Hon. Diane Bellemare (Legislative Deputy to the Government Representative in the Senate): Honourable senators, given that I initiated this inquiry, I have graciously agreed to ask for leave to once again adjourn the debate in the name of Senator Andreychuk, who wishes to speak to this matter.
(On motion of Senator Andreychuk, debate adjourned.)
Relevance of Full Employment
On the Order:
Resuming debate on the inquiry of the Honourable Senator Bellemare, calling the attention of the Senate to the relevance of full employment in the 21st century in a Globalized economy.
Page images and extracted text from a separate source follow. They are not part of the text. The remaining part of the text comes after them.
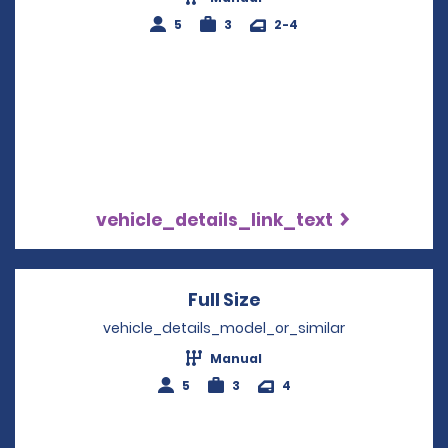
5
3
2-4
vehicle_details_link_text
Full Size
Opens in a new win
vehicle_details_model_or_similar
Manual
5
3
4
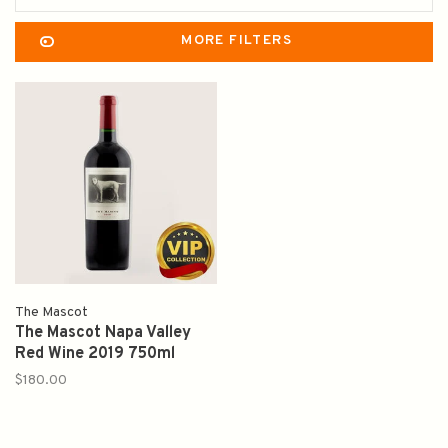
MORE FILTERS
The Mascot
The Mascot Napa Valley
Red Wine 2019 750ml
$180.00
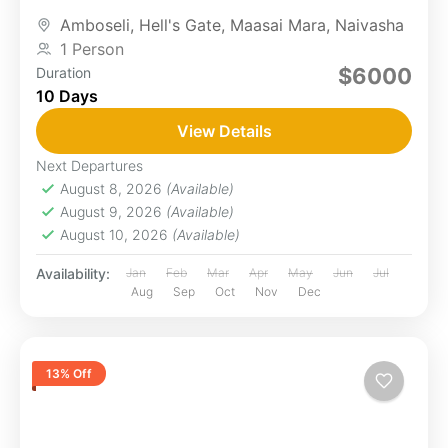
Mara's wildlife, and LakeNakuru’s flamingos. You
Amboseli
,
Hell's Gate
,
Maasai Mara
,
Naivasha
will...
1 Person
$6000
Duration
10 Days
View Details
Next Departures
August 8, 2026
(Available)
August 9, 2026
(Available)
August 10, 2026
(Available)
Availability:
Jan
Feb
Mar
Apr
May
Jun
Jul
Aug
Sep
Oct
Nov
Dec
13% Off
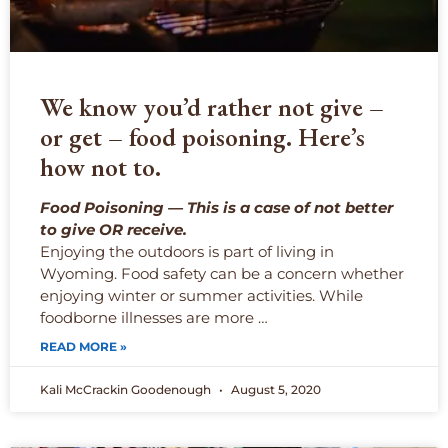
We know you’d rather not give –
or get – food poisoning. Here’s
how not to.
Food Poisoning — This is a case of not better
to give OR receive.
Enjoying the outdoors is part of living in
Wyoming. Food safety can be a concern whether
enjoying winter or summer activities. While
foodborne illnesses are more …
READ MORE »
Kali McCrackin Goodenough
August 5, 2020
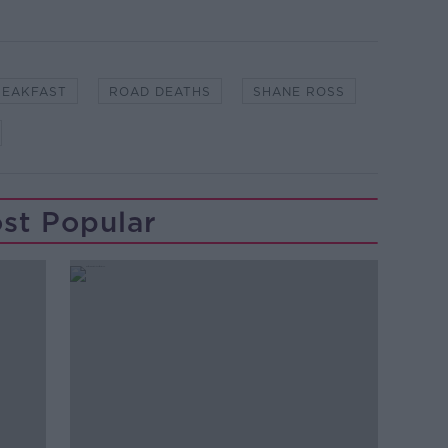
REAKFAST
ROAD DEATHS
SHANE ROSS
st Popular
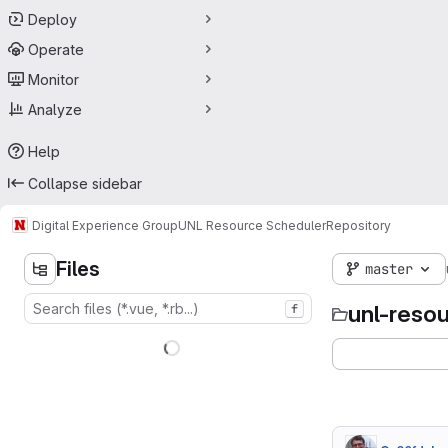
Deploy
Operate
Monitor
Analyze
Help
Collapse sidebar
Digital Experience Group
UNL Resource Scheduler
Repository
Files
master
unl-reso
f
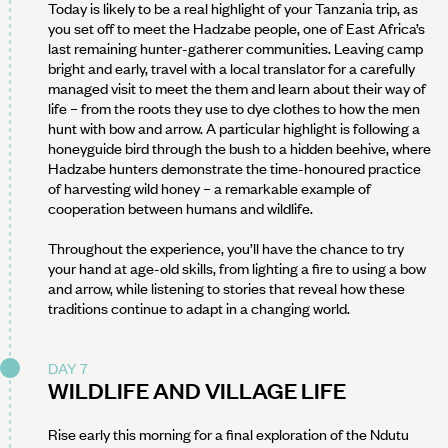
Today is likely to be a real highlight of your Tanzania trip, as
you set off to meet the Hadzabe people, one of East Africa’s
last remaining hunter-gatherer communities. Leaving camp
bright and early, travel with a local translator for a carefully
managed visit to meet the them and learn about their way of
life – from the roots they use to dye clothes to how the men
hunt with bow and arrow. A particular highlight is following a
honeyguide bird through the bush to a hidden beehive, where
Hadzabe hunters demonstrate the time-honoured practice
of harvesting wild honey – a remarkable example of
cooperation between humans and wildlife.
Throughout the experience, you’ll have the chance to try
your hand at age-old skills, from lighting a fire to using a bow
and arrow, while listening to stories that reveal how these
traditions continue to adapt in a changing world.
DAY 7
WILDLIFE AND VILLAGE LIFE
Rise early this morning for a final exploration of the Ndutu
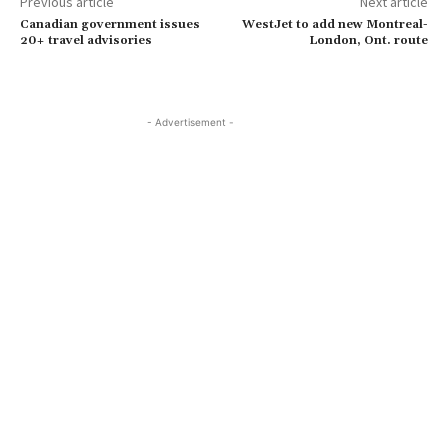
Previous article
Next article
Canadian government issues
WestJet to add new Montreal-
20+ travel advisories
London, Ont. route
- Advertisement -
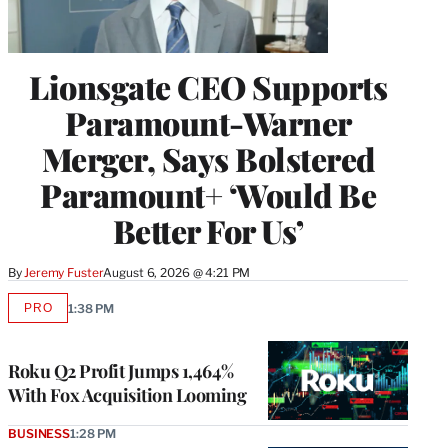
Lionsgate CEO Supports
Paramount-Warner
Merger, Says Bolstered
Paramount+ ‘Would Be
Better For Us’
By
Jeremy Fuster
August 6, 2026 @ 4:21 PM
PRO
1:38 PM
AVAILABLE
TO
WRAPPRO
MEMBERS
Roku Q2 Profit Jumps 1,464%
With Fox Acquisition Looming
BUSINESS
1:28 PM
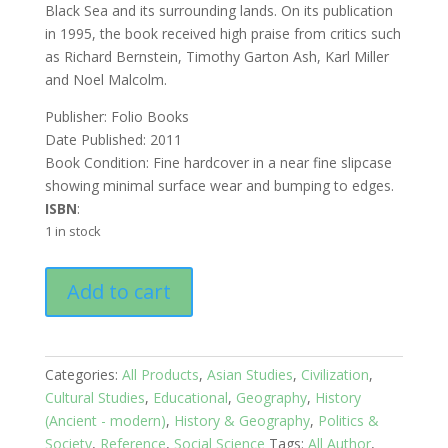
Black Sea and its surrounding lands. On its publication
in 1995, the book received high praise from critics such
as Richard Bernstein, Timothy Garton Ash, Karl Miller
and Noel Malcolm.
Publisher: Folio Books
Date Published: 2011
Book Condition: Fine hardcover in a near fine slipcase
showing minimal surface wear and bumping to edges.
ISBN
:
1 in stock
Black
Add to cart
Sea:
Birthplace
of
civilization
Categories:
All Products
,
Asian Studies
,
Civilization
,
and
Cultural Studies
,
Educational
,
Geography
,
History
Barbarism
(Ancient - modern)
,
History & Geography
,
Politics &
quantity
Society
,
Reference
,
Social Science
Tags:
All Author
,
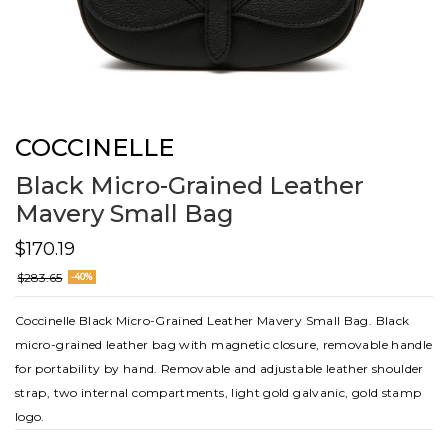
COCCINELLE
Black Micro-Grained Leather
Mavery Small Bag
$170.19
$283.65
-40%
Coccinelle Black Micro-Grained Leather Mavery Small Bag. Black
micro-grained leather bag with magnetic closure, removable handle
for portability by hand. Removable and adjustable leather shoulder
strap, two internal compartments, light gold galvanic, gold stamp
logo.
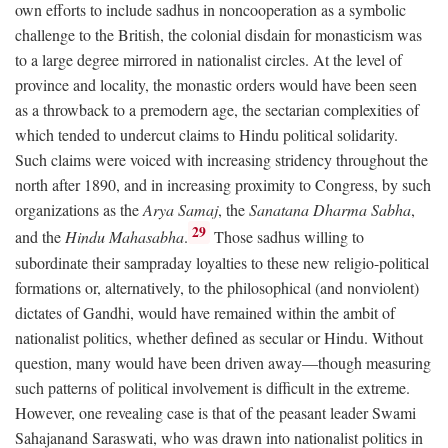
own efforts to include sadhus in noncooperation as a symbolic
challenge to the British, the colonial disdain for monasticism was
to a large degree mirrored in nationalist circles. At the level of
province and locality, the monastic orders would have been seen
as a throwback to a premodern age, the sectarian complexities of
which tended to undercut claims to Hindu political solidarity.
Such claims were voiced with increasing stridency throughout the
north after 1890, and in increasing proximity to Congress, by such
organizations as the
Arya Samaj
, the
Sanatana Dharma Sabha
,
29
and the
Hindu Mahasabha
.
Those sadhus willing to
subordinate their sampraday loyalties to these new religio-political
formations or, alternatively, to the philosophical (and nonviolent)
dictates of Gandhi, would have remained within the ambit of
nationalist politics, whether defined as secular or Hindu. Without
question, many would have been driven away—though measuring
such patterns of political involvement is difficult in the extreme.
However, one revealing case is that of the peasant leader Swami
Sahajanand Saraswati, who was drawn into nationalist politics in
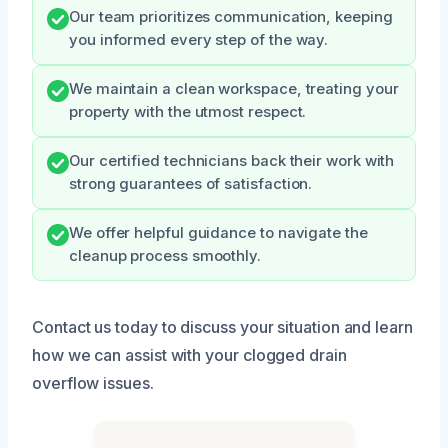
Our team prioritizes communication, keeping
you informed every step of the way.
We maintain a clean workspace, treating your
property with the utmost respect.
Our certified technicians back their work with
strong guarantees of satisfaction.
We offer helpful guidance to navigate the
cleanup process smoothly.
Contact us today to discuss your situation and learn
how we can assist with your clogged drain
overflow issues.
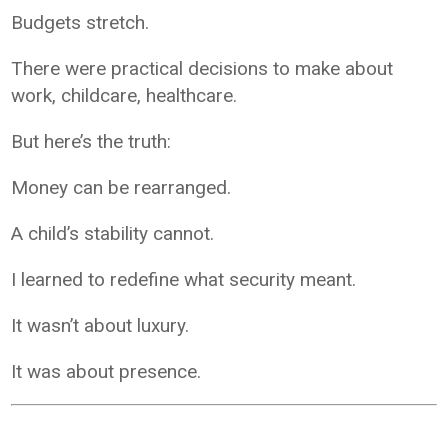
Budgets stretch.
There were practical decisions to make about
work, childcare, healthcare.
But here’s the truth:
Money can be rearranged.
A child’s stability cannot.
I learned to redefine what security meant.
It wasn’t about luxury.
It was about presence.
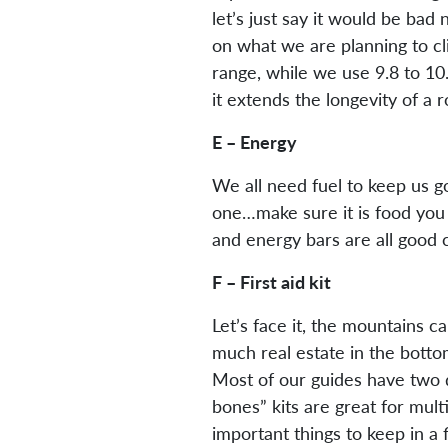
let’s just say it would be ba
on what we are planning to cl
range, while we use 9.8 to 1
it extends the longevity of a
E – Energy
We all need fuel to keep us goi
one…make sure it is food you wi
and energy bars are all good 
F – First aid kit
Let’s face it, the mountains c
much real estate in the bottom
Most of our guides have two di
bones” kits are great for mult
important things to keep in a 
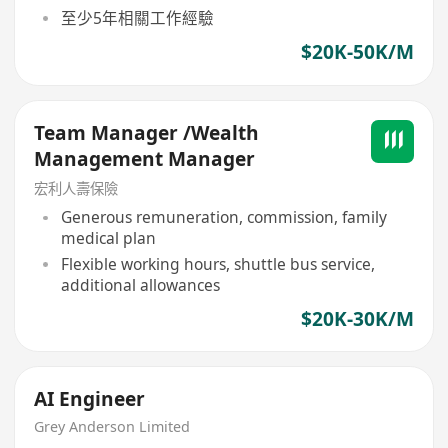
至少5年相關工作經驗
$20K-50K/M
Team Manager /Wealth
Management Manager
宏利人壽保險
Generous remuneration, commission, family
medical plan
Flexible working hours, shuttle bus service,
additional allowances
$20K-30K/M
AI Engineer
Grey Anderson Limited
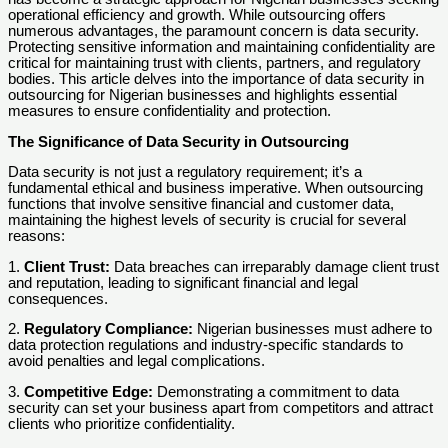
operational efficiency and growth. While outsourcing offers
numerous advantages, the paramount concern is data security.
Protecting sensitive information and maintaining confidentiality are
critical for maintaining trust with clients, partners, and regulatory
bodies. This article delves into the importance of data security in
outsourcing for Nigerian businesses and highlights essential
measures to ensure confidentiality and protection.
The Significance of Data Security in Outsourcing
Data security is not just a regulatory requirement; it’s a
fundamental ethical and business imperative. When outsourcing
functions that involve sensitive financial and customer data,
maintaining the highest levels of security is crucial for several
reasons:
1.
Client Trust:
Data breaches can irreparably damage client trust
and reputation, leading to significant financial and legal
consequences.
2.
Regulatory Compliance:
Nigerian businesses must adhere to
data protection regulations and industry-specific standards to
avoid penalties and legal complications.
3.
Competitive Edge:
Demonstrating a commitment to data
security can set your business apart from competitors and attract
clients who prioritize confidentiality.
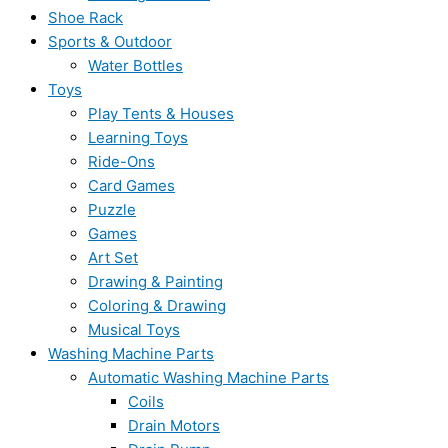
Shoe Rack
Sports & Outdoor
Water Bottles
Toys
Play Tents & Houses
Learning Toys
Ride-Ons
Card Games
Puzzle
Games
Art Set
Drawing & Painting
Coloring & Drawing
Musical Toys
Washing Machine Parts
Automatic Washing Machine Parts
Coils
Drain Motors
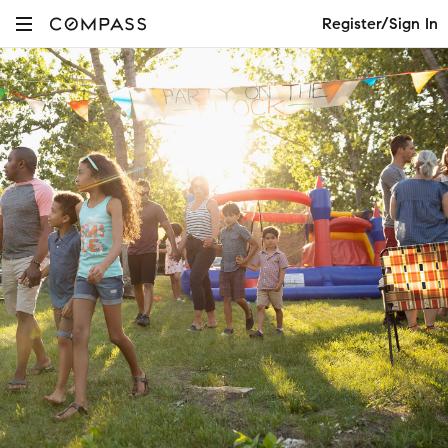
Register/Sign In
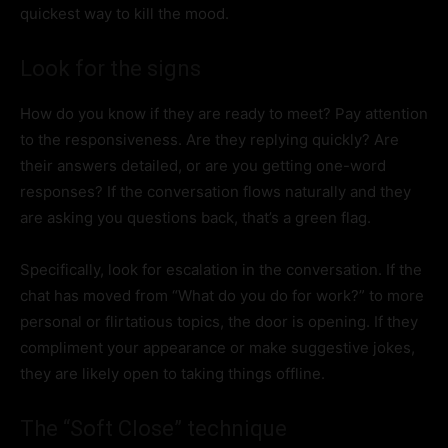
quickest way to kill the mood.
Look for the signs
How do you know if they are ready to meet? Pay attention
to the responsiveness. Are they replying quickly? Are
their answers detailed, or are you getting one-word
responses? If the conversation flows naturally and they
are asking you questions back, that’s a green flag.
Specifically, look for escalation in the conversation. If the
chat has moved from “What do you do for work?” to more
personal or flirtatious topics, the door is opening. If they
compliment your appearance or make suggestive jokes,
they are likely open to taking things offline.
The “Soft Close” technique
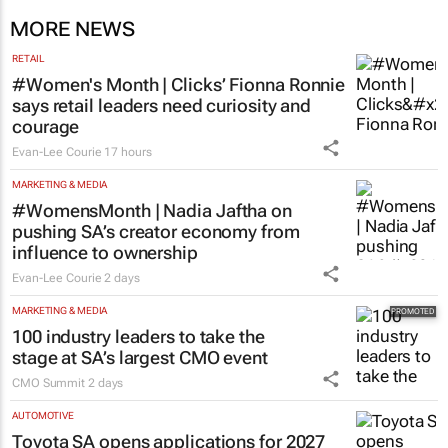
MORE NEWS
RETAIL
#Women's Month | Clicks’ Fionna Ronnie
says retail leaders need curiosity and
courage
Evan-Lee Courie
17 hours
MARKETING & MEDIA
#WomensMonth | Nadia Jaftha on
pushing SA’s creator economy from
influence to ownership
Evan-Lee Courie
2 days
MARKETING & MEDIA
100 industry leaders to take the
stage at SA’s largest CMO event
CMO Summit
2 days
AUTOMOTIVE
Toyota SA opens applications for 2027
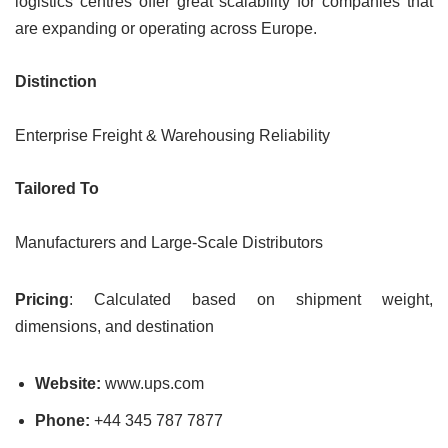
logistics centres offer great scalability for companies that
are expanding or operating across Europe.
Distinction
Enterprise Freight & Warehousing Reliability
Tailored To
Manufacturers and Large-Scale Distributors
Pricing
: Calculated based on shipment weight,
dimensions, and destination
Website:
www.ups.com
Phone:
+44 345 787 7877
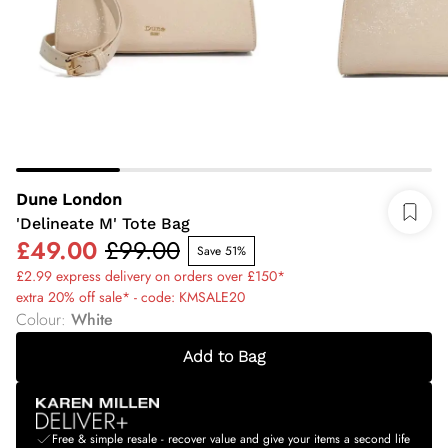
Dune London
'Delineate M' Tote Bag
£49.00
£99.00
Save 51%
£2.99 express delivery on orders over £150*
extra 20% off sale* - code: KMSALE20
Colour
:
White
Add to Bag
Free & simple resale - recover value and give your items a second life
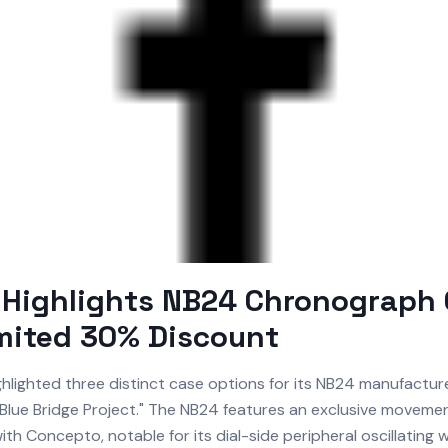
 Highlights NB24 Chronograph 
mited 30% Discount
hlighted three distinct case options for its NB24 manufactu
 "Blue Bridge Project." The NB24 features an exclusive moveme
ith Concepto, notable for its dial-side peripheral oscillating w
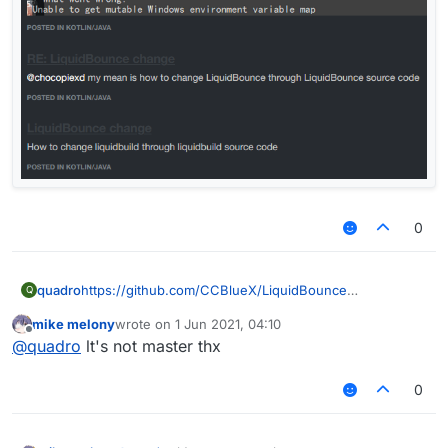
0
quadro
https://github.com/CCBlueX/LiquidBounce
Q
mike melony
wrote on
1 Jun 2021, 04:10
last edited by
Offline
@
quadro
lt's not master thx
0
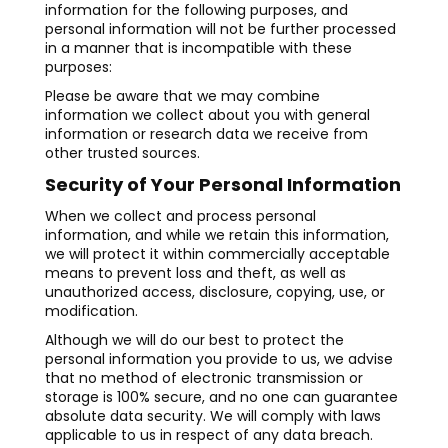
information for the following purposes, and
personal information will not be further processed
in a manner that is incompatible with these
purposes:
Please be aware that we may combine
information we collect about you with general
information or research data we receive from
other trusted sources.
Security of Your Personal Information
When we collect and process personal
information, and while we retain this information,
we will protect it within commercially acceptable
means to prevent loss and theft, as well as
unauthorized access, disclosure, copying, use, or
modification.
Although we will do our best to protect the
personal information you provide to us, we advise
that no method of electronic transmission or
storage is 100% secure, and no one can guarantee
absolute data security. We will comply with laws
applicable to us in respect of any data breach.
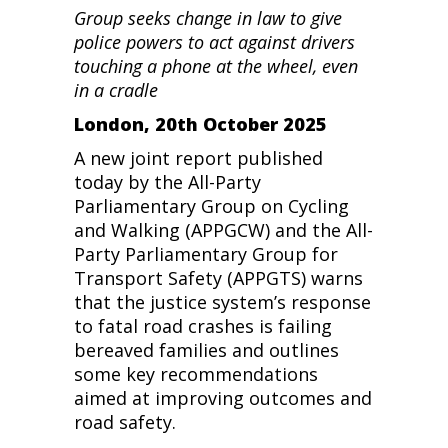
Group seeks change in law to give
police powers to act against drivers
touching a phone at the wheel, even
in a cradle
London, 20th October 2025
A new joint report published
today by the All-Party
Parliamentary Group on Cycling
and Walking (APPGCW) and the All-
Party Parliamentary Group for
Transport Safety (APPGTS) warns
that the justice system’s response
to fatal road crashes is failing
bereaved families and outlines
some key recommendations
aimed at improving outcomes and
road safety.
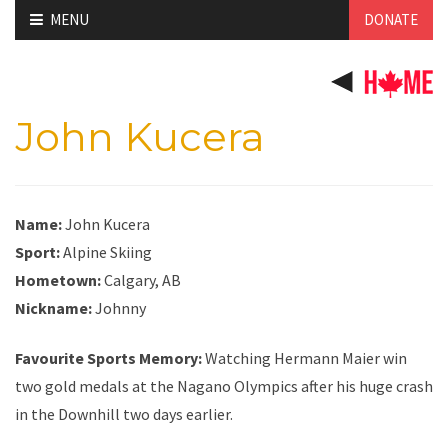
Skip
MENU
DONATE
to
content
John Kucera
Name:
John Kucera
Sport:
Alpine Skiing
Hometown:
Calgary, AB
Nickname:
Johnny
Favourite Sports Memory:
Watching Hermann Maier win
two gold medals at the Nagano Olympics after his huge crash
in the Downhill two days earlier.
Hon. Patricia Bovey: Honourable senators, I rise to add my voice to those who have spoken on employment in Canada.
I thank Senator Bellemare for highlighting this critical societal issue through this inquiry. She challenged us “to engage in the pursuit of full employment . . . individual economic independence, freedom and opportunity.” The situation for many in Canada is unstable at best, and for others a life of underemployment, or employment outside the field for which they are qualified, is an ongoing reality.
Senator Cormier defined 100 per cent employment as “ensuring that there is work for all who are willing to work and look for work” — an admirable and inspiring goal, but one which is likely unattainable. We must face current realities and be ready for the challenging impacts of quickening technological and robotic developments. You know from my previous comments in this chamber that I believe a guaranteed minimum income will positively affect employment situations of Canadians. Until then, we have to deal with many related issues.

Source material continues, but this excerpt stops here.